Hallo Zusammen, hallo Mike,

im Vorfeld möchte ich festlegen das ADS (Aufmerksamkeis-Defizit-Syndrom) keine Modekrankheit und keine Zeitkrankheit ist. Es ist eine neurobiologisch bedingte Störung der Informations-Verarbeitung. ADS gab es schon immer, nur hat es sich durch die zunehmende Komplexität unserer Informationsgesellschaft immer deutlicher bemerkbar gemacht.

ADS ist keineswegs eine Kinderkrankheit. Man kann ADS haben, es aber erst im Erwachsenenalter diagnotizieren. ADS ist nicht gleich Hyperaktivität, deswegen kann es ADS auch ohne dem Symptom der Hyperaktivität geben, sodaß es schwer ist dieses frühzeitig zu erkennen.

Die 12 wichtigsten Symptome bei ADS sind:

Unaufmerksam und ablenkbar
  • Kurze Aufmerksamkeits-Spanne
  • Vermehrte Ablenkbarkeit bei Tätigkeiten, die nicht sehr stark motivieren
  • Schnell wechselnder Brennpunkt des Interesses

Hyperaktiv und/oder verträumt
  • Immer auf dem Sprung, innere Unruhe - insbesondere wenn Abwarten oder Zuhören erwartet wird
  • Tagträumerei, schaut Löcher in die Luft

Impulsiv
  • Handelt ohne nachzudenken, lebt Gefühle sofort aus
  • Ungeduldig - Abwarten fällt schwer, ist reizbar
  • Unterschtäzen von Gefahr

Vergesslich und schlechtes Kurzzeit-Gedächtnis
  • Verlegt oder verliert dauernd Dinge

Wirkt zerstreut und chaotisch
  • Probleme beim Planen, desorganisiert, chaotisch
  • Kein Überblick und wenig Strategie

Kommunikation und soziale Kontakte oft schwierig
  • Mangelnde Einschätzung von sich und anderen
  • Integration in eine Gruppe meist schwierig
  • Hört nicht zu, hat wenig Blickkontakt, redet dafür ständig oder schaltet ab

Wirkt eigensinnig/eigenbrötlicherisch
  • Will seinen Willen durchsetzen
  • Kann sich schwer einordnen/unterordnen

Sehr motivationsgesteuert
  • Beginnt Aufgaben oft enthusiastisch, schließt sie häufig nicht ab
  • Kann sich total begeistern oder auch verweigern, je nach Interesse
  • Hat schnell Langeweile

Selbstwertgefühl im Keller
  • Geringes Selbstwertgefühl, niedrige Selbsteinschätzung
  • Niedrige Frustrations-Schwelle, überempfindlich bei Kritik

Stimmungslabil: Berg- und Talfahrten der Emotionen
  • Starke emotionale Schwankungen, auch bei Kleinigkeiten
  • Niedrige Frustrations-Toleranz

Mangelnde Leistung in Relation zu den Möglichkeiten/Fähigkeiten
  • Schlechte emotionale Intelligenz in Relation zu rationalen Intelligenz
  • Braucht häufig Struktur von außen (ist dann aber zu ungewöhnlichen bzw. nicht erwarteten Leistungen fähig)

Arbeitsverhalten lässt zu wünschen übrig
  • Anfang schwer - lieber alles auf die lange Bank schieben
  • Arbeitet nur unter Termindruck
  • Zu hastiger oder zu langsamer Arbeitsstil
  • Schlechte Zeit-Einschätzung bzw.
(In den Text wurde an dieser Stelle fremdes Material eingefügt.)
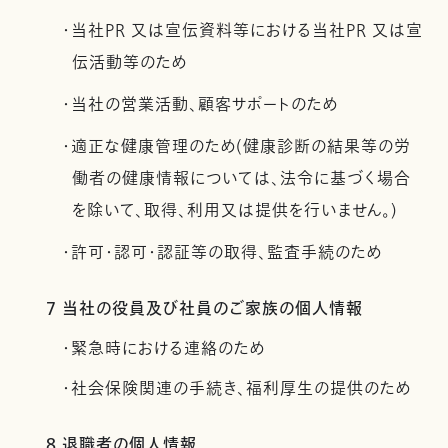
・当社PR 又は宣伝資料等における当社PR 又は宣
伝活動等のため
・当社の営業活動、顧客サポートのため
・適正な健康管理のため(健康診断の結果等の労
働者の健康情報については、法令に基づく場合
を除いて、取得、利用又は提供を行いません。)
・許可・認可・認証等の取得、監査手続のため
7 当社の役員及び社員のご家族の個人情報
・緊急時における連絡のため
・社会保険関連の手続き、福利厚生の提供のため
8 退職者の個人情報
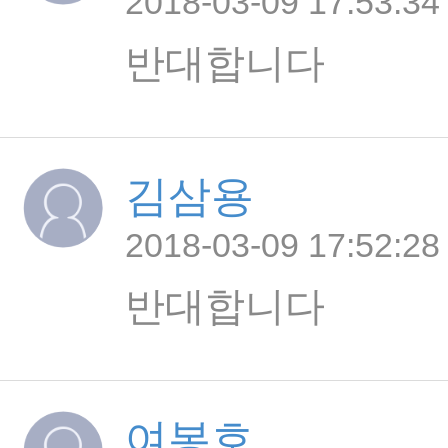
2018-03-09 17:53:34
반대합니다
김삼용
2018-03-09 17:52:28
반대합니다
여봉호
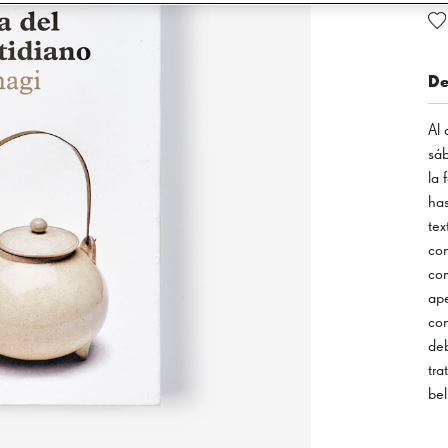
De
Al 
sáb
la 
has
tex
con
com
ape
con
deb
tra
bel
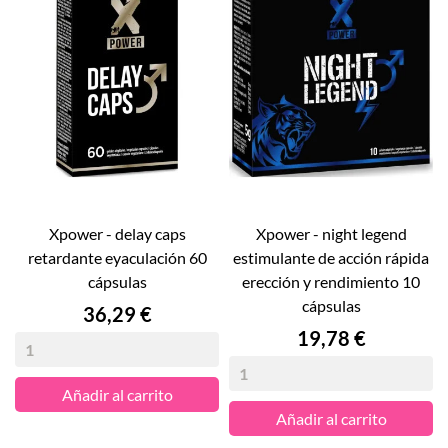
xpower - delay caps
xpower - night legend
retardante eyaculación 60
estimulante de acción rápida
cápsulas
erección y rendimiento 10
cápsulas
Precio
36,29 €
Precio
19,78 €
Añadir al carrito
Añadir al carrito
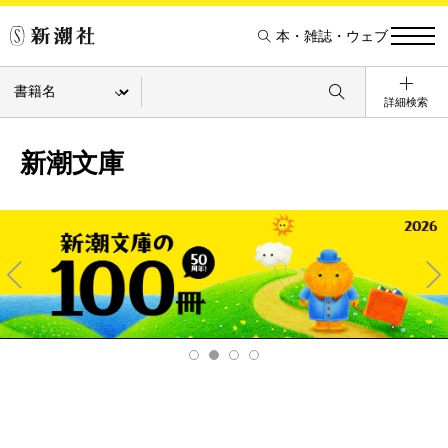
本・雑誌・ウェブ
詳細検索
新潮文庫
Pre
Ne
v
xt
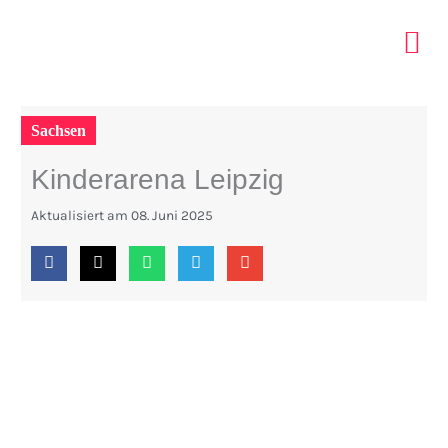
Zum
Inhalt
springen
ELTERN 
INDOOR PA
TIPPS MIT KIDS
Sachsen
Kinderarena Leipzig
Aktualisiert am
08. Juni 2025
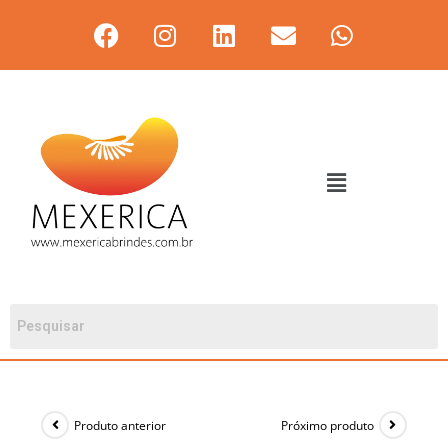
Produto anterior
Próximo produto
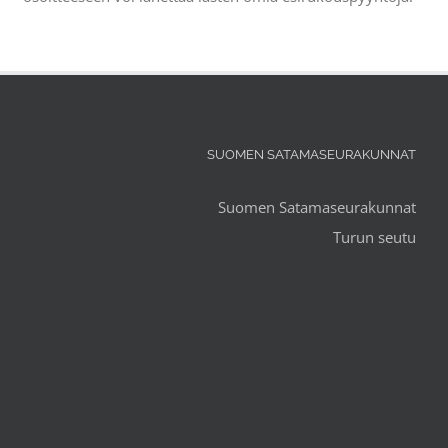
SUOMEN SATAMASEURAKUNNAT
Suomen Satamaseurakunnat
Turun seutu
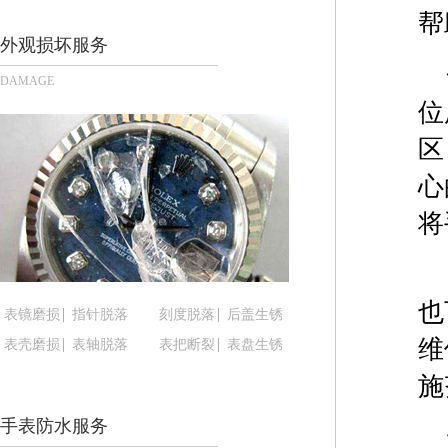
长沙市芙蓉区定王台街道建湘路393号世茂环球金融
帮
郑州市二七区铭功路10号华润大厦写字楼29层290
外观损坏服务
太原市迎泽区解放路15号亨得利名表服务中心（品
DAMAGE
沈阳市沈河区中街路137号亨得利名表服务中心（
位
沈阳市沈河区中街路83号亨得利名表服务中心（品
区
乌鲁木齐市天山区红山路26号时代广场（CCMALL）
温州市鹿城区锦绣路1067号置信广场10层1015室
心
哈尔滨市道里区友谊西路600号富力中心T2座写字楼
将
大连市中山区人民路15号国际金融大厦7层G室（
佛山市禅城区季华五路57号万科金融中心C座12层1
东莞市东城街道鸿福东路1号民盈国贸中心T1写字楼
也
表镜磨损
指针脱落
刻度脱落
后盖生锈
无锡市梁溪区人民中路139号恒隆广场写字楼1座11
维
表壳磨损
表轴脱落
表把断裂
表盘生锈
南通市崇川区工农路57号圆融广场写字楼16层160
苏州市苏州工业园区星港街199号苏州中心办公楼C
施
武汉市江汉区解放大道686号世界贸易大厦38层09
手表防水服务
南宁市青秀区金湖路59号地王大厦12楼1224室（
Zeit-Einteilung
  • Schließt viele Aufgaben nicht ab

Das waren die Symptome im wesentlichen. Der Alltag eines Erwachsenen der ADS hat ist vollkommen unterschiedlich. Der eine ist mehr der gemütlichere, lässt nicht anbrennen und weisst nur einige Symptome auf. Andere wiederum müssten am Tag 36 Stunden zur Verfügung haben, sie stehen dauernd unter Strom.

Menschen mit ADS sind oftmals sehr begabt und besitzen oftmals sehr viel Talent.

Das Wichtigste was man also über ADS und seine Facetten wissen sollte:
  • Die typischen Verhaltensweisen von ADS kennt jeder. Aber die Wenigstens erkennen Symptome von ADS
  • ADS zu haben bedeutet zum Beispiel, ein schlechtes Zeit-Gefühl zu haben
  • Die Ausprägung der ADS-Symptomatik im Alltag wird durch interne und externe Faktoren und deren Zusammenspiel bestimmt
  • ADS zu haben bedeutet, häufig in "Extremen" zu leben
  • ADS und Erfolg schließen sich nicht gegenseitig aus

Es gibt bereits sehr gute Konzepte der Konzentrations- und Organisations-Hilfen für das Berufs- und auch Privatleben.

Zu dem Medikament Retalin möchte ich noch erwähnen das Retalin als Nebenwirkung Depressionen hervorrufen kann. Oftmals sind Kinder dann zwar ruhig, bekommen aber nach längerer Anwendung starke Depressionen und sind suizidgefährdet. Bestes Beispiel dafür ist Kurt Cobain (Sänger von Nirvana), der während seiner vielen Therapien oft mit Retalin behandelt wurde. Auch Canabis ist ein medizinisch anerkannter Wirkstoff, nur sind dort die Nebenwirkung in Form von Suchtgefahr zu hoch.

Bei den ADS-Betroffenen ist es fast so wie bei einem Blinden. Für sein eines Handicap hat er dafür eine andere stark ausgeprägte Eigenschaft.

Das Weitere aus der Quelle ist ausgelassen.